You are right, the problem of using TaylorModel1 is related to the fact that there is no zero-order term in the denominator (and numerator). Notice that this problem does not arise for Taylor1. The trick is related to the fact that division is overloaded for Taylor1 in such a way that it factors out the common powers (in the independent variable) in the numerator and denominator, which in this case are both of order 2, and then the answer is a constant (1 in this example). I should look up the thesis of Mioara Joldes, but if I recall correctly, this can't be done with TaylorModel1s, simply because the remainder is absolute.

Yet, this is actually possible with RTaylorModel1s, which is the type of example motivating their introduction. The difference with TaylorModel1 is that the remainder includes an appropriate power of the independent variable, and in that sense is relative. This subtlety allows to factorize out the common powers, like in this case.

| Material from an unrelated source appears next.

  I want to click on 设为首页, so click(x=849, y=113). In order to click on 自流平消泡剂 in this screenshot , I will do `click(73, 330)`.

The example is really a nice application of the relative Taylor models:

julia> using TaylorModels

julia> nn(x) = 2*(1 - x*exp(-x)-exp(-x))
nn (generic function with 1 method)

julia> dd(x) = (1-exp(-x))^2
dd (generic function with 1 method)

julia> f(x) = nn(x) / dd(x)
f (generic function with 1 method)

julia> rtm = RTaylorModel1(10, 0.0, -0.125 .. 0.125)
 1.0 t + [0, 0] t¹¹

julia> nn(rtm)
 1.0 t² - 0.6666666666666667 t³ + 0.25 t⁴ - 0.06666666666666667 t⁵ + 0.013888888888888888 t⁶ - 0.002380952380952381 t⁷ + 0.00034722222222222224 t⁸ - 4.409171075837743e-5 t⁹ + 4.96031746031746e-6 t¹⁰ + [-9.13422e-06, 4.21723e-06] t¹¹

julia> dd(rtm)
 1.0 t² - 1.0 t³ + 0.5833333333333333 t⁴ - 0.24999999999999997 t⁵ + 0.08611111111111111 t⁶ - 0.024999999999999998 t⁷ + 0.006299603174603175 t⁸ - 0.0014054232804232803 t⁹ + 0.00028163580246913576 t¹⁰ + [-5.32954e-05, -4.91783e-05] t¹¹

julia> frtm = f(rtm)
 1.0 + 0.33333333333333326 t - 0.01111111111111103 t³ + 6.938893903907228e-18 t⁴ + 0.0003968253968253798 t⁵ - 1.2197274440461925e-17 t⁶ - 1.3227513227517302e-5 t⁷ - 6.979551485375435e-19 t⁸ + [851.817, 1741.59] t⁹

While the remainder of the last expression seems pretty large, note that its contribution is actually not so large

julia> remainder(frtm) * (domain(rtm))^9
[-1.29759e-05, 1.29759e-05]

[lbenet]

I'm not sure if the truncated exponential trick that you illustrate in this PR corresponds to a proper rigorous bound. Yet, from the RTaylorModel1 I obtained above, you can convert it into a TaylorModel1 essentially using the bound I obtained above.